Written by Joseph Jones
It was Friday, September 14, 2001. We were still reeling emotionally from the tragic events in New York City and Washington DC three days earlier. Then we learned that the lab system that processed test results for a big chunk of the nation’s blood supply had failed. It was going to be an intense weekend, to say the least.
Who were we? We were the software engineering team responsible for support of that lab information software. The lab software had been a donation from a large pharmaceutical company, and was being used by a busy regional center for viral testing of blood donations. It was old legacy code – not our design and not well-documented. To further complicate matters, it was also a 510(k) medical device and subject to the strictest quality measures. That meant we had to treat the software as a black box and find an answer without modifying the source code or data structures.
We promptly gathered the facts and went into trouble-shooting mode. Meanwhile, we scheduled an update with the stakeholders for first thing Saturday morning and lined up the project plan and schedule. Our database lead and software engineers isolated the cause of the glitch that night. A counter with a 3-digit file size was stuck at “999” and there was no direct way to invoke a reset.
On Saturday, we caucused with the business and IT operations staff to coordinate our findings, the fix options and the target schedule. We couldn’t take the direct route of a SQL data change or increasing the size of the field, but we had found a way to invoke a daemon – a background process – that would re-seed the counter and enable normal operations.
Now the race was on and we needed totally synchronized participation by all the right stakeholders on a Saturday, dialing in from multiple locations for each stage gate meeting as we agreed on the readiness to proceed from step to step in the development life cycle. By midnight, we had the requirements for the fix documented, coded, tested, reviewed, and wrapped up in an installation package with validated instructions for the IT operations team. They opened a maintenance window early Sunday morning and the system was up and running again for the day shift at the regional lab. We monitored heavy catch-up traffic throughout the day and were thankfully able to confirm normal operation again.

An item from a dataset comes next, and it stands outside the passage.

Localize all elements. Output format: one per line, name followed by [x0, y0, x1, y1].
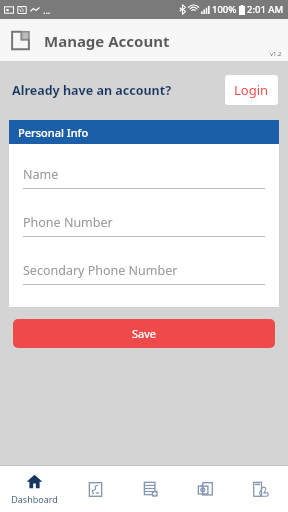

How we were able to respond underscores the basic principles of Lean Project Management:
- Eliminate Waste: We avoided bottlenecks in the way that work elements pass among team members through teamwork founded on a strong WBS (work breakdown structure), estimation based on metrics from prior projects with similar parameters, standard processes and a well-exercised project plan that brought crystal clear clarity to everybody’s responsibilities and time commitments.

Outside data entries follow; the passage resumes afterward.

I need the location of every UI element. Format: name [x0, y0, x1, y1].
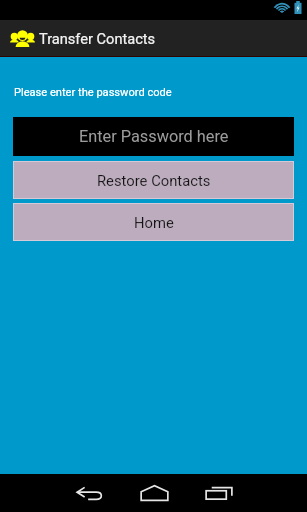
staticText: Home	[134, 214, 174, 231]
staticText: Restore Contacts	[97, 172, 211, 189]
button[interactable]: Back	[57, 474, 121, 512]
button[interactable]: Home	[122, 474, 186, 512]
button[interactable]: Recent apps	[187, 474, 251, 512]
staticText: Please enter the password code	[14, 86, 172, 99]
button[interactable]: Enter Password here	[13, 117, 294, 156]
staticText: Transfer Contacts	[39, 30, 156, 47]
button[interactable]: Home	[13, 203, 294, 241]
button[interactable]: Restore Contacts	[13, 161, 294, 199]
staticText: Enter Password here	[79, 127, 229, 146]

- Empowerment: We assigned clear responsibilities for deliverables and milestones, and our reviews and communications provided the visibility for the project manager to see progress and keep all stakeholders focused and in synch.
- Respect and Integrity: The analysts, engineers, and testers who worked on this problem exhibited a great deal of dedication to the customer’s mission, needs and requirements. It was a cohesive team effort all-around, with customer users, program management, and IT operations in the loop and expressing their satisfaction once the job was done.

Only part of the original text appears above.